Я покраснел. Во-первых, я не в том возрасте, когда заслуживаешь, чтобы тебя называли мэтром. Во-вторых, в нашей среде это отнюдь не принято. Никогда, ни при каких обстоятельствах лаборант не называет своего начальника «дорогим мэтром». Повторяю: я покраснел. И тотчас же я заметил, что субъект взирает на мой румянец с любопытством, которое мне определенно не понравилось. Я ответил резковато:
— Я попросил бы вас не называть меня «дорогой мэтр».
Малый поджал губы с обиженным видом, потом по-лошадиному пошевелил ушами и сказал:
— Очень жаль! Очень жаль! Я говорил так, чтобы выразить уважение. Как же мне к вам обращаться?

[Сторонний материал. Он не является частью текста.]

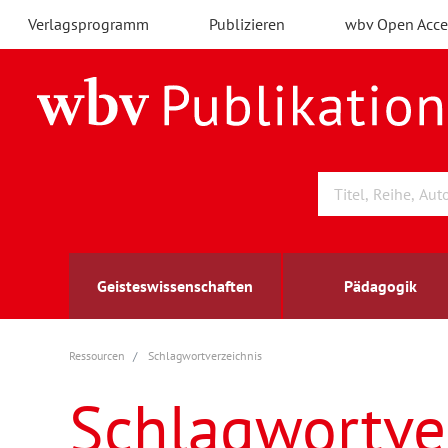
Verlagsprogramm
Publizieren
wbv Open Acce
Geisteswissenschaften
Pädagogik
Ressourcen
Schlagwortverzeichnis
Archäologie
Arbeitsmarktforschung
Berufs- und Wirtschaftspädagogik
Außenwirtschaft
berufsbildung
A
B
K
Schlagwortve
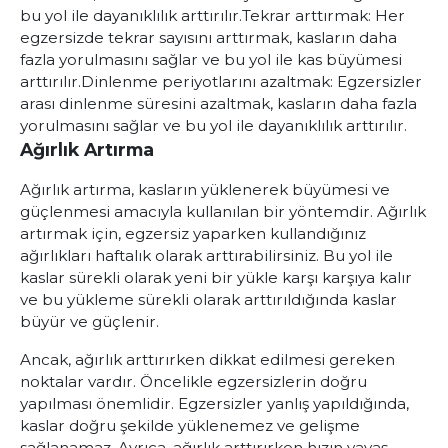
bu yol ile dayanıklılık arttırılır.
Tekrar arttırmak: Her
egzersizde tekrar sayısını arttırmak, kasların daha
fazla yorulmasını sağlar ve bu yol ile kas büyümesi
arttırılır.
Dinlenme periyotlarını azaltmak: Egzersizler
arası dinlenme süresini azaltmak, kasların daha fazla
yorulmasını sağlar ve bu yol ile dayanıklılık arttırılır.
Ağırlık Artırma
Ağırlık artırma, kasların yüklenerek büyümesi ve
güçlenmesi amacıyla kullanılan bir yöntemdir. Ağırlık
artırmak için, egzersiz yaparken kullandığınız
ağırlıkları haftalık olarak arttırabilirsiniz. Bu yol ile
kaslar sürekli olarak yeni bir yükle karşı karşıya kalır
ve bu yükleme sürekli olarak arttırıldığında kaslar
büyür ve güçlenir.
Ancak, ağırlık arttırırken dikkat edilmesi gereken
noktalar vardır. Öncelikle egzersizlerin doğru
yapılması önemlidir. Egzersizler yanlış yapıldığında,
kaslar doğru şekilde yüklenemez ve gelişme
sağlanamaz. Ayrıca, ağırlık arttırırken hızın yavaş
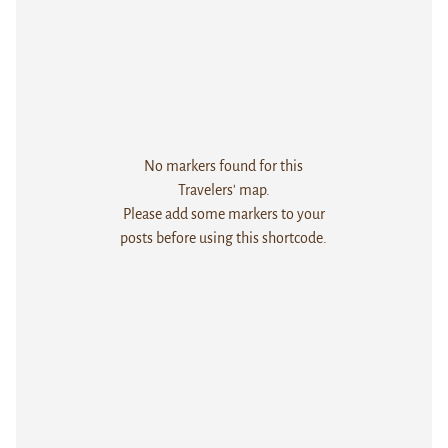
No markers found for this
Travelers' map.
Please add some markers to your
posts before using this shortcode.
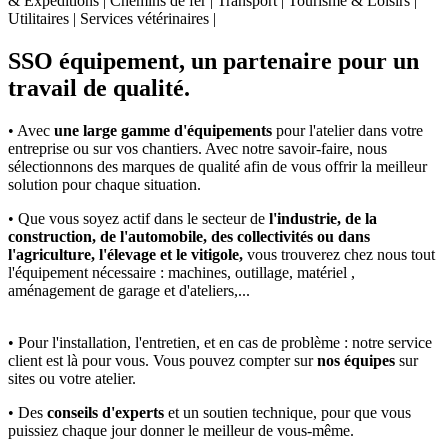
& Expéditions | Chemins de fer | Transport | Tourisme & Loisirs |
Utilitaires | Services vétérinaires |
SSO équipement, un partenaire pour un
travail de qualité.
• Avec
une large gamme d'équipements
pour l'atelier dans votre
entreprise ou sur vos chantiers. Avec notre savoir-faire, nous
sélectionnons des marques de qualité afin de vous offrir la meilleur
solution pour chaque situation.
• Que vous soyez actif dans le secteur de
l'industrie, de la
construction, de l'automobile, des collectivités ou dans
l'agriculture, l'élevage et le vitigole,
vous trouverez chez nous tout
l'équipement nécessaire : machines, outillage, matériel ,
aménagement de garage et d'ateliers,...
• Pour l'installation, l'entretien, et en cas de problème : notre service
client est là pour vous. Vous pouvez compter sur
nos équipes
sur
sites ou votre atelier.
• Des
conseils d'experts
et un soutien technique, pour que vous
puissiez chaque jour donner le meilleur de vous-même.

— Просто «мосье», так и обращайтесь.
— Слушаю-с, мосье.
Полминуты холодка, во время коей я расстегиваю и застегиваю халат. Потом решаюсь возобновить беседу:
— Как вас зовут?
На лице субъекта появляется напомаженная улыбочка, и он отвечает, сложив губы сердечком:
— Биро… Ипполит Биро.
Я наклоняю голову с сосредоточенным видом, как человек, старающийся тщательно запечатлеть нечто в памяти, как вдруг малый добавляет:
— Ипполитом меня не зовут, меня зовут Бобом, всегда меня звали Бобом.
Я сделал легкий отрицательный жест головой, однако ничего не возразил. Панибратства я не выношу.
Я поспешил сказать:
— Подите наденьте халат. Гардероб здесь, слева. А затем я покажу вам лабораторию.
Ипполит Биро поклонился, сделав жест котелком, и опять-таки выдавил улыбку, которую я теперь хорошо знаю, но все же переношу с трудом. Это улыбочка ироническая и снисходительная, улыбочка говорящая: «Вы доктор, заведующий лабораторией и т. п.; но я старше вас, я в тысячу раз опытнее вас. Я согласен быть образцом вежливости, но вынужден считать вас мальчишкой».